185: The impact of copy number analysis in expanded carrier screening

      Objective

      To examine the impact of copy number variants (CNVs) on detection rates in expanded carrier screening (ECS) panels.

      Study Design

      ECS panels typically include analysis of copy number variation (CNV) for only a small subset of genes and exons, often to the detriment of detection rate. To assess the impact of panel-wide CNV analysis, a preliminary analysis was performed on 56,267 de-identified ECS tests performed by full-exon next-generation sequencing at Counsyl’s laboratory. A 93 gene subset (consisting of severe and profound diseases) of Counsyl’s ECS panel was analyzed to estimate the additional benefit of copy number analysis.
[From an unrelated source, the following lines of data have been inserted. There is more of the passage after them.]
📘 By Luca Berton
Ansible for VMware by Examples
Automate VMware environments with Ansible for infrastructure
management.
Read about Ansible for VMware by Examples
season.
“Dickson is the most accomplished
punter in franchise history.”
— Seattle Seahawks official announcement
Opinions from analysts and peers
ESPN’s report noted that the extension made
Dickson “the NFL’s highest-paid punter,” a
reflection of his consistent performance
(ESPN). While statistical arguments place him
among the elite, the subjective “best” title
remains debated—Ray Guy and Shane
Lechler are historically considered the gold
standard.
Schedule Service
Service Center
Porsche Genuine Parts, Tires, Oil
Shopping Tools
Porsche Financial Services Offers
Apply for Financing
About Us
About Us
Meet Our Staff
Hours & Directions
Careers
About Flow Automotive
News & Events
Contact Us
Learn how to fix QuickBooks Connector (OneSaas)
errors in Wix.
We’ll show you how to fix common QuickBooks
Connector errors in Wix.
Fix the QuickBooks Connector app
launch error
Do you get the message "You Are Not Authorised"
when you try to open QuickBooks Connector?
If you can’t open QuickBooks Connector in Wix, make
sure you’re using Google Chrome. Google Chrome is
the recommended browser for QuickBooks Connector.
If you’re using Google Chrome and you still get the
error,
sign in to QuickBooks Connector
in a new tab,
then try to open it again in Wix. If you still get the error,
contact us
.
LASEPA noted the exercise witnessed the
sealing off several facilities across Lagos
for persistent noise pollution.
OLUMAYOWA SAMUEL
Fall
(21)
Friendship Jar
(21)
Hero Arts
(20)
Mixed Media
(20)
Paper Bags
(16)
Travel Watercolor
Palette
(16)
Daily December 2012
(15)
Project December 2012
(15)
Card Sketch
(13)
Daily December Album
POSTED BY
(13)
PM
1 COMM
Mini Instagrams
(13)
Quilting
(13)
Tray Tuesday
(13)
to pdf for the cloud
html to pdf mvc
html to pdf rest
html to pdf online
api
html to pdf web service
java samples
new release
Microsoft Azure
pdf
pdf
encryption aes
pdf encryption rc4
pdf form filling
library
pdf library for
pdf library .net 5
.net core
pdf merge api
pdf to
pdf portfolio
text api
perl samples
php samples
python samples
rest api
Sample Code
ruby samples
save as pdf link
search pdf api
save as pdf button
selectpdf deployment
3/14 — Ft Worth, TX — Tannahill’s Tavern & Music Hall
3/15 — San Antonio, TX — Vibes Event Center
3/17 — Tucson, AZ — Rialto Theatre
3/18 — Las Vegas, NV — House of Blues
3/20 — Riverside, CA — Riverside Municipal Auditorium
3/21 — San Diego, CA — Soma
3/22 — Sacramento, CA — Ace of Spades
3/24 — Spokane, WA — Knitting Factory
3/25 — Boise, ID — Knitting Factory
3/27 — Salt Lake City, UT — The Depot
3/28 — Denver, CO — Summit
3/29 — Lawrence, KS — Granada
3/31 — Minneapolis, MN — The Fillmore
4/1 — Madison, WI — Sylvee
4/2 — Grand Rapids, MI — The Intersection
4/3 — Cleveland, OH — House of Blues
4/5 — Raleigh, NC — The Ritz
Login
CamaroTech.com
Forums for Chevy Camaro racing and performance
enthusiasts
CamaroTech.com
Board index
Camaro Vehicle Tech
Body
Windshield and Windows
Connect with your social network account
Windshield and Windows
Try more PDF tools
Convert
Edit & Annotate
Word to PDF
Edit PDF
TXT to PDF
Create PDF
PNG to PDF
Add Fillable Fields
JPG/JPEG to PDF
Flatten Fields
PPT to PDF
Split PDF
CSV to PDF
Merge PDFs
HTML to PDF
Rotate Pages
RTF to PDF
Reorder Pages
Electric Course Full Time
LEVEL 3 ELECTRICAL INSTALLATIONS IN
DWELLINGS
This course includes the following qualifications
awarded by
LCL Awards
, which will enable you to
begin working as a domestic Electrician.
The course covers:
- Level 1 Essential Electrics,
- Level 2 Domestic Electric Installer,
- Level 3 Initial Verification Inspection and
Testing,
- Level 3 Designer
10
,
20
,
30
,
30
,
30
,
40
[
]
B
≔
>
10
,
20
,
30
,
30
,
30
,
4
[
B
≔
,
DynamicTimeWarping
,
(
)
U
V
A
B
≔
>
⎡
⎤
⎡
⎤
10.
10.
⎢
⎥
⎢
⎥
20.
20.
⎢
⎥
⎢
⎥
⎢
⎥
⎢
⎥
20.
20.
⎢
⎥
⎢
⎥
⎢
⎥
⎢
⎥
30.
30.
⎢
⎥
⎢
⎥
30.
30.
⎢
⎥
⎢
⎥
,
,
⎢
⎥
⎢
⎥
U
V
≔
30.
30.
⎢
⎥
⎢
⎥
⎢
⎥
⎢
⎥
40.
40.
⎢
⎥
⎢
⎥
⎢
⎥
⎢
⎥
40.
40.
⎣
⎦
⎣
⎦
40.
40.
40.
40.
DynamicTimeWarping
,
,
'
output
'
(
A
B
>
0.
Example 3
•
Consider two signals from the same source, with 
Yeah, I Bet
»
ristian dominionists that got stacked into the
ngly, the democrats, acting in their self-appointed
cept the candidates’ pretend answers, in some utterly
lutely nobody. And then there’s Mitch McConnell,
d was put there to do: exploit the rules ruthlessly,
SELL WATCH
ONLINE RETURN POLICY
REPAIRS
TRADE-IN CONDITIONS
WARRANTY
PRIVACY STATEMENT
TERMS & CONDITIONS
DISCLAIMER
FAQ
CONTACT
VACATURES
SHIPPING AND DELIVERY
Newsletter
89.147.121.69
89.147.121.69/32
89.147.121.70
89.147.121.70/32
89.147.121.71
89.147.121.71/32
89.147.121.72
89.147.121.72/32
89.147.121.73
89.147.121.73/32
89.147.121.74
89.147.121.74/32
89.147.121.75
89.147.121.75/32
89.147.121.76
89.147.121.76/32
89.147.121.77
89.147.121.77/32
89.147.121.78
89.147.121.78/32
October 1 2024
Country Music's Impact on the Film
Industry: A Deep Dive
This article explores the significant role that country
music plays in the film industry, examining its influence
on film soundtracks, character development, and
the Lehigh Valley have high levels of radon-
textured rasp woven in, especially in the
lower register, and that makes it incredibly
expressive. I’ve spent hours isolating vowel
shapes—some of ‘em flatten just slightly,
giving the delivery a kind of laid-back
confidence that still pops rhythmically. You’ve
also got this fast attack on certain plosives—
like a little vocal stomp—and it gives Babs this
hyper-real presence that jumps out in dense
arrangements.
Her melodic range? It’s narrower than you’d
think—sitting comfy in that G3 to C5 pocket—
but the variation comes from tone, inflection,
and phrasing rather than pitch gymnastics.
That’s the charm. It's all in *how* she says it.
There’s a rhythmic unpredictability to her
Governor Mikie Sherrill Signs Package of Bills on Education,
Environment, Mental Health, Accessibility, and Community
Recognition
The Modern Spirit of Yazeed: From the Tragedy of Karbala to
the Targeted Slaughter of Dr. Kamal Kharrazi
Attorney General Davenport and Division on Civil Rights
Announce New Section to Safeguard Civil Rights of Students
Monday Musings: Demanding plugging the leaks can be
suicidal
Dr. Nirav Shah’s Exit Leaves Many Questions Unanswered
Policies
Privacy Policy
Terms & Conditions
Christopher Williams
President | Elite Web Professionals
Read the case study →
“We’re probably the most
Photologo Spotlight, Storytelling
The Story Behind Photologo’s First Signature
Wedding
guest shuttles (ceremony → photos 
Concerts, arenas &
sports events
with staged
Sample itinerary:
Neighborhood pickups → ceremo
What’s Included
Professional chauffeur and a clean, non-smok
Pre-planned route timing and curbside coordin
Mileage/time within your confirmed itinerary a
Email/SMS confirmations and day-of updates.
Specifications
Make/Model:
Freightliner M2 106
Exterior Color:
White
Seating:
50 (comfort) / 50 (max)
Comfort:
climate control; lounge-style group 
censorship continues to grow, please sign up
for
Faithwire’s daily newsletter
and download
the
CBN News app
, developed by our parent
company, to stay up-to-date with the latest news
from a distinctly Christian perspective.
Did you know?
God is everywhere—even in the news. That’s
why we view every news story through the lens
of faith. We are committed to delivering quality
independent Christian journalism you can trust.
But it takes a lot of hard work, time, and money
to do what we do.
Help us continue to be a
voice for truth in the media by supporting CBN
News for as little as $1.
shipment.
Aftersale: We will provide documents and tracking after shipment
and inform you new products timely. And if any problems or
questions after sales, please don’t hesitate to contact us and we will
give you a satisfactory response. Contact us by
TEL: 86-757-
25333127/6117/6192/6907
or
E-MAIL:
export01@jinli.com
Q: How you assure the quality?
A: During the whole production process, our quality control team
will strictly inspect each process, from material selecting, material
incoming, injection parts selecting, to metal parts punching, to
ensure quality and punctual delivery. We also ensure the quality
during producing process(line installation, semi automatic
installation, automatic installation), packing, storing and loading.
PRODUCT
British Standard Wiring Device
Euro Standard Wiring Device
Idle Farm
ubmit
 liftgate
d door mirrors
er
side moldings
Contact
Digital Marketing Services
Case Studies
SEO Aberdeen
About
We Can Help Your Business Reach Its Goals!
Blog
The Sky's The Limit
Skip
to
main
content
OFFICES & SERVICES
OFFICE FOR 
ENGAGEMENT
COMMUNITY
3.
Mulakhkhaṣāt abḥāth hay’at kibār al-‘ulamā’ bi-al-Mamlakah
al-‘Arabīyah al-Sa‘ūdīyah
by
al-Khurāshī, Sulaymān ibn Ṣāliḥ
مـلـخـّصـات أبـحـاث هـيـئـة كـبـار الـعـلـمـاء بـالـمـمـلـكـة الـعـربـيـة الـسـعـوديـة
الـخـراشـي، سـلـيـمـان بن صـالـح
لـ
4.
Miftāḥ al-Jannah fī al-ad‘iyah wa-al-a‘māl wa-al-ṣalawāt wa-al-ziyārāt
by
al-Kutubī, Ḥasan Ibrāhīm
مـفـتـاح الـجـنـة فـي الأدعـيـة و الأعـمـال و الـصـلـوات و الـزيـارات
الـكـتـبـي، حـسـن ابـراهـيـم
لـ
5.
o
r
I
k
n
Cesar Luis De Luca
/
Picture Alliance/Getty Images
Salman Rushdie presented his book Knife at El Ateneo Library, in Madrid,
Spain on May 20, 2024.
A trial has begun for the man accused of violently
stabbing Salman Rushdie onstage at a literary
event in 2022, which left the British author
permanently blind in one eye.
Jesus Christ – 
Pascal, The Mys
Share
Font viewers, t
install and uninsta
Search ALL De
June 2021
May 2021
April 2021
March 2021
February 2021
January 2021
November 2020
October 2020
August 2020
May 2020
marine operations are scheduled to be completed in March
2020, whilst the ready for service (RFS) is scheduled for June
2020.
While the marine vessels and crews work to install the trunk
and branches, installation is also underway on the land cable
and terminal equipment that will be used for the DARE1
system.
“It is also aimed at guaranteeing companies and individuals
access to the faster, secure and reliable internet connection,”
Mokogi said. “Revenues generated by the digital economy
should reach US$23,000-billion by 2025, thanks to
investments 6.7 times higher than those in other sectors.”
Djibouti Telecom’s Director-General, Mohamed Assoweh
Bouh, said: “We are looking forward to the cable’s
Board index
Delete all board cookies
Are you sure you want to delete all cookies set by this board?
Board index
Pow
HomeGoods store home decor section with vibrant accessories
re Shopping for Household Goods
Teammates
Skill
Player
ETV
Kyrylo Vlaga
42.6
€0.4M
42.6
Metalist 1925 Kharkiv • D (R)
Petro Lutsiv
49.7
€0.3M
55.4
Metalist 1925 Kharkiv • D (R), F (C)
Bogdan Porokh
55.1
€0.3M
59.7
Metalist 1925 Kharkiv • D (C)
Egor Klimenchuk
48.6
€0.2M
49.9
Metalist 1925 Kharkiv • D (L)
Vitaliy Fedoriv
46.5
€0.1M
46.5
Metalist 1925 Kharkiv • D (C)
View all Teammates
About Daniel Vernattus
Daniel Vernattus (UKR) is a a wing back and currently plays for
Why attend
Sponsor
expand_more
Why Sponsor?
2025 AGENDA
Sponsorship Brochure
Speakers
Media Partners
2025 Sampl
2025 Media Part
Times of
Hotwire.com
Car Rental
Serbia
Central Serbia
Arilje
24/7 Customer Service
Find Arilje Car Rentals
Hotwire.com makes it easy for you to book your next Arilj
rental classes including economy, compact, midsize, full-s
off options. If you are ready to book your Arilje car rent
The disease risk, i.e., the probability that a hypothetical child from randomly selected parents is affected by disease, was used as a metric for detection rate. No variant curation was performed on the detected CNVs and all detected deletions/duplications were assumed pathogenic. To calculate the disease risk, historical NGS data at Counsyl was used to estimate deleterious allele frequencies (AFs). The AFs were then used to calculate the disease risk with CNV estimates either excluded or included.

      Results

      Without CNV analysis, the disease risk of the 93 gene subpanel was 123 affected children per 100,000. The addition of CNV analysis increased the detection rate by 2.0%, to 125 affected children per 100,000. This change in disease risk is roughly equivalent to calling non-CNV variants via NGS in the 54 least prevalent genes, which contribute 2.0% of the observed disease risk.

      Conclusion

      Panel-wide CNV analysis increases detection rate and provides more value than the addition of low-prevalence genes. CNV calling may be important to further reduce a patient’s residual risks for specific genes due to certain scenarios, e.g., family history of a genetic disease and partner testing of known carriers for recessive diseases. For example, in HBB, CFTR, and ATM, CNVs account for up to 9% of the total detection rate. Further work to assess the clinical impact of the discovered variants is ongoing.